Andrew Miller, Directeur opérationnel de Corero Network Security, estime pour sa part que le principal bénéfice de l’exercice ne sera pas tant comment les banques apprennent à se protéger que comment elles apprennent à coopérer : « il faut plus de partage d’information entre institutions financières sur les plus récentes menaces et attaques, afin qu’elles puissent développer un ensemble de ressource pour lutter contre elles. »

Pour Miller, les organisations qui travaillent ensemble sont plus susceptibles de développer des défenses efficaces que celles qui oeuvrent de manière isolée. Toutefois, selon lui, et alors que le menace de la cybercriminalité d’accentue du point de vue des clients, les banques doivent faire la démonstration de leur capacité à protéger les données de leurs clients : « le sujet du test d’aujourd’hui n’est pas de savoir si telle ou telle banque sait protéger les données de ses clients ou pas. Il s’agit de tirer les enseignements du test. De savoir quels domaines doivent être améliorés pour garantir la continuité de l’activité en cas d’attaque. »

Plus d’attention à la fraude

Mais Alan Carter, directeur des services Cloud de SecureData, va plus loin, s’interrogeant sur ce que les banques peuvent retirer de l’exercice alors qu’elles sont attaquées quotidiennement. Et qu’elles conduisent des tests de pénétration et des recherches de vulnérabilités dans le cadre de leurs stratégies de cybersécurité : « les motivations de Waking Shark 2 ne sont spontanément évidentes et il reste à savoir ce que l’exercice va changer dans la manière dont [les institutions financières] vont opérer au quotidien. »

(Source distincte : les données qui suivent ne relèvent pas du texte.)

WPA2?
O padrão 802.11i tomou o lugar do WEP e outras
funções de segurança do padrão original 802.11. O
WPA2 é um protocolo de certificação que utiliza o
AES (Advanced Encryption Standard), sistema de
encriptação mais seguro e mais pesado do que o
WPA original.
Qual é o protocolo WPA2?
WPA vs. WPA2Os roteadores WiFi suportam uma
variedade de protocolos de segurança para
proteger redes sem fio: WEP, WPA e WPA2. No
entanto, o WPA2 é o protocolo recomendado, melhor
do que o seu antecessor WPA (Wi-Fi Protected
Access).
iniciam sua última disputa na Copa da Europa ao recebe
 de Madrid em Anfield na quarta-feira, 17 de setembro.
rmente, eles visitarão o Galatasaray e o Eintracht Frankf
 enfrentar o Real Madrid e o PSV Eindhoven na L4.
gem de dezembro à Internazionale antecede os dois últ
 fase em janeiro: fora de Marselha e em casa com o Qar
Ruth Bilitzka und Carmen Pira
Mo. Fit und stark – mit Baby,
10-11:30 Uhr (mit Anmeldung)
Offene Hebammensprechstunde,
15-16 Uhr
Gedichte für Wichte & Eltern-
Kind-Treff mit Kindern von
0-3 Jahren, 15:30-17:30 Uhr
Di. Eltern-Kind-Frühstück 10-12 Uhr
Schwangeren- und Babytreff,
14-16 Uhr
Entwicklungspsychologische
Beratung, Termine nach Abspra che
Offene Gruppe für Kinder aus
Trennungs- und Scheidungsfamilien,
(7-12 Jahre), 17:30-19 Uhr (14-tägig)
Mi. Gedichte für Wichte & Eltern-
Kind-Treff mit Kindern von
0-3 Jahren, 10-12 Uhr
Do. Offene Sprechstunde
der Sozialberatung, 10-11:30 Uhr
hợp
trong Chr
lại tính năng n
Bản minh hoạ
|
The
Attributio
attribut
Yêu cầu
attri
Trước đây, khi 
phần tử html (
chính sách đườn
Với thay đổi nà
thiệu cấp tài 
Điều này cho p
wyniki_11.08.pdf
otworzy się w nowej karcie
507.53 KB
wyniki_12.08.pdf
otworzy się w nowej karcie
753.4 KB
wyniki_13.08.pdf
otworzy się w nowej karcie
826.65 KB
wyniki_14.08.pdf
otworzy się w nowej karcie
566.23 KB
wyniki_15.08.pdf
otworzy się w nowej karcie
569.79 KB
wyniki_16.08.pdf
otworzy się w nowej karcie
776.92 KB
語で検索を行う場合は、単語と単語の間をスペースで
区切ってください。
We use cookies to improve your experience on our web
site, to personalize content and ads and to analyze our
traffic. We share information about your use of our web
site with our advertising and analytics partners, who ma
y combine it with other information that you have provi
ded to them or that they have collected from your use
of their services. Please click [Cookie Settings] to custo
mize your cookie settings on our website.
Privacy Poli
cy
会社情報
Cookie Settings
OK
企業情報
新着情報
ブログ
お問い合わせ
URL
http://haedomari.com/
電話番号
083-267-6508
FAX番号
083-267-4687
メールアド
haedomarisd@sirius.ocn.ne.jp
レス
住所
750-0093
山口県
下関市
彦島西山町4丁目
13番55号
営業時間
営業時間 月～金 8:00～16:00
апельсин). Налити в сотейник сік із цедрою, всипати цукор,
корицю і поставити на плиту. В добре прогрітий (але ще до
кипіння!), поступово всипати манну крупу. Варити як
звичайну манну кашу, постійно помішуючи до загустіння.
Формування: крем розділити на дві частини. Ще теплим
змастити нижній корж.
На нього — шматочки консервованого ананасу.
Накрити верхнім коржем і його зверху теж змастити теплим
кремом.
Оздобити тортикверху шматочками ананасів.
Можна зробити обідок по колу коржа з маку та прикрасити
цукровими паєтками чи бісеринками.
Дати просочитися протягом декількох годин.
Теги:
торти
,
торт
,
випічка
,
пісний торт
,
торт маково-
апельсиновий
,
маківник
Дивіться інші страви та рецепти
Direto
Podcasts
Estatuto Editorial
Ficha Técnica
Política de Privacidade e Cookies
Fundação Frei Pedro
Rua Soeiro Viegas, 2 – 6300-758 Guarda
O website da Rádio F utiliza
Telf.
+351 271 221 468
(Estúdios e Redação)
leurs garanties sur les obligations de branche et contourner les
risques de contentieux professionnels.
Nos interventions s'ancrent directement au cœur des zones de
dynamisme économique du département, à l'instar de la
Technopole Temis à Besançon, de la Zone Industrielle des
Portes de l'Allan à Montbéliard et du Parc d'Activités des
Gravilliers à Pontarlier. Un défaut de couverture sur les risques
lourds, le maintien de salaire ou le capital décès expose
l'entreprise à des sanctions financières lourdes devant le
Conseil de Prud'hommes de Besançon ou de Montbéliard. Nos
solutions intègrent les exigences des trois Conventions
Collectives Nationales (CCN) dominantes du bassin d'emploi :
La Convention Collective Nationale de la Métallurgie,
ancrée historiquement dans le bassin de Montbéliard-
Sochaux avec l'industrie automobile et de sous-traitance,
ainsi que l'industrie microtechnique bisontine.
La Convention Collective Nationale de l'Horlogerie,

Pour Carter, les chiffres de la britannique National Fraud Association suggèrent que le gouvernement local devrait se concentrer sur la fraude, alors que compatibilité frauduleuse ne concerne qu’un peu plus de 0,5 % des 73 M£ perdus en 2011 au nom de la fraude : « n’oubliez pas que ces chiffres intègrent une fraude marginalement liée aux SI des banques, et qu’il y a là plus important que la copie de cartes bancaires. »

La cybersécurité relève déjà de la routine pour les banques et leurs RSSI, et ceux-ci « ne vont probablement y voir qu’une tentative futile du gouvernement pour obtenir un peu de communication positive. Mais en procédant ainsi, on risque de générer une attention non voulue et un surcroît inutile de pression sur les RSSI, quitte à les punir pour le bon travail qu’ils fournissent. 

L’opération Waking Shark 2 fera l’objet d’un rapport public d’ici la fin du premier trimestre 2014.